From the first line to the last, repeat the records exactly and skip the pictures.

Saved entries >>
<<<<

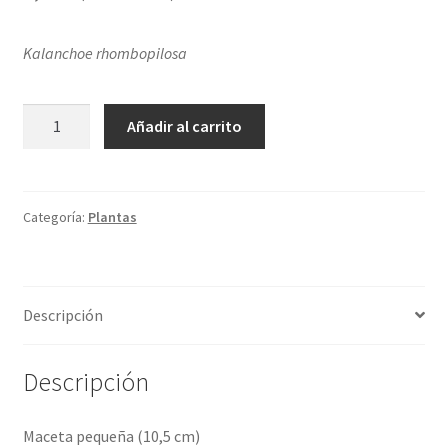
Kalanchoe
rhombopilosa
MACETA
Añadir al carrito
KALANCHOE
PIEDRA
cantidad
Categoría:
Plantas
Descripción
Descripción
Maceta pequeña (10,5 cm)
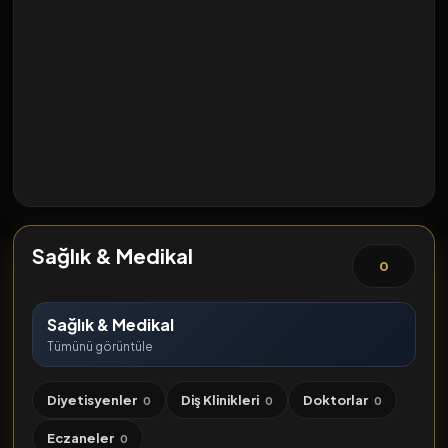
Sağlık & Medikal
0
Sağlık & Medikal
Tümünü görüntüle
Diyetisyenler
Diş Klinikleri
Doktorlar
0
0
0
Eczaneler
0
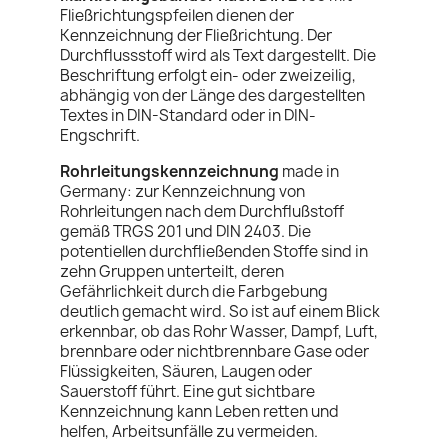
Fließrichtungspfeilen dienen der
Kennzeichnung der Fließrichtung. Der
Durchflussstoff wird als Text dargestellt. Die
Beschriftung erfolgt
ein- oder zweizeilig,
a
bhängig von der Länge des dargestellten
Textes in DIN-Standard oder in DIN-
Engschrift.
Rohrleitungskennzeichnung
made in
Germany:
zur Kennzeichnung von
Rohrleitungen nach dem Durchflußstoff
gemäß TRGS 201 und DIN 2403. Die
potentiellen durchfließenden Stoffe sind in
zehn Gruppen unterteilt, deren
Gefährlichkeit durch die Farbgebung
deutlich gemacht wird. So ist auf einem Blick
erkennbar, ob das Rohr Wasser, Dampf, Luft,
brennbare oder nichtbrennbare Gase oder
Flüssigkeiten, Säuren, Laugen oder
Sauerstoff führt. Eine gut sichtbare
Kennzeichnung kann Leben retten und
helfen, Arbeitsunfälle zu vermeiden.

>>>>

Reply to the task >>
Kalanchoe
rhombopilosa
MACETA
Añadir al carrito
KALANCHOE
PIEDRA
cantidad
Categoría:
Plantas
Descripción
Descripción
Maceta pequeña (10,5 cm)
Sağlık & Medikal
0
Sağlık & Medikal
Tümünü görüntüle
Diyetisyenler
Diş Klinikleri
Doktorlar
0
0
0
Eczaneler
0
Fließrichtungspfeilen dienen der
Kennzeichnung der Fließrichtung. Der
Durchflussstoff wird als Text dargestellt. Die
Beschriftung erfolgt
ein- oder zweizeilig,
a
bhängig von der Länge des dargestellten
Textes in DIN-Standard oder in DIN-
Engschrift.
Rohrleitungskennzeichnung
made in
Germany:
zur Kennzeichnung von
Rohrleitungen nach dem Durchflußstoff
gemäß TRGS 201 und DIN 2403. Die
potentiellen durchfließenden Stoffe sind in
zehn Gruppen unterteilt, deren
Gefährlichkeit durch die Farbgebung
deutlich gemacht wird. So ist auf einem Blick
erkennbar, ob das Rohr Wasser, Dampf, Luft,
brennbare oder nichtbrennbare Gase oder
Flüssigkeiten, Säuren, Laugen oder
Sauerstoff führt. Eine gut sichtbare
Kennzeichnung kann Leben retten und
helfen, Arbeitsunfälle zu vermeiden.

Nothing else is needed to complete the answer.